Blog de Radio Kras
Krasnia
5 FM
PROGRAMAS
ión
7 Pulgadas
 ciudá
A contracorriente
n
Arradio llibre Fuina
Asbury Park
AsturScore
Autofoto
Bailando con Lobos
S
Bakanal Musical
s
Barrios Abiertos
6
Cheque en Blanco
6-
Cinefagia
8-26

--

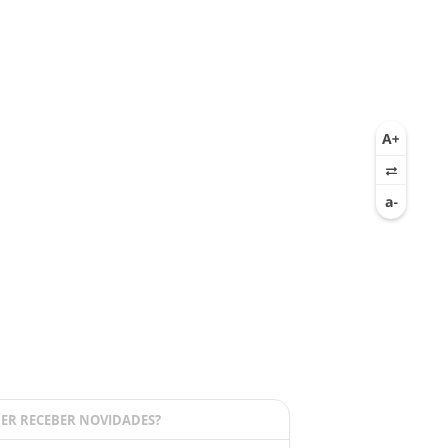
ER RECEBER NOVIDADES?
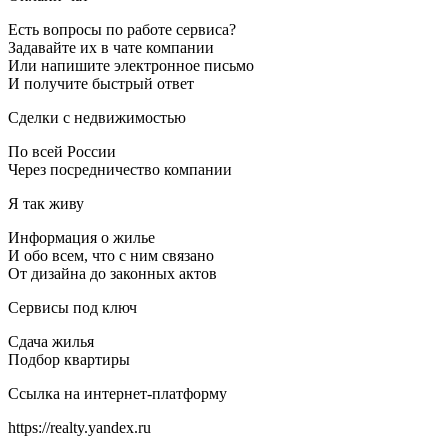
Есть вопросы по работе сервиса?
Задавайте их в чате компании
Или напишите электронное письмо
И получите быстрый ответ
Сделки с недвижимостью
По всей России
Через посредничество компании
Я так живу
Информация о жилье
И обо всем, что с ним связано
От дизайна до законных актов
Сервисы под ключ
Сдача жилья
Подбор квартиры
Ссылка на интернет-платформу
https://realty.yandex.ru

What to work on:
Write down again, exactly as given, only the lines above that fall from the line with "И обо всем, что с ним связано" to the line with "https://realty.yandex.ru", inclusive.

Response for this exercise:
И обо всем, что с ним связано
От дизайна до законных актов
Сервисы под ключ
Сдача жилья
Подбор квартиры
Ссылка на интернет-платформу
https://realty.yandex.ru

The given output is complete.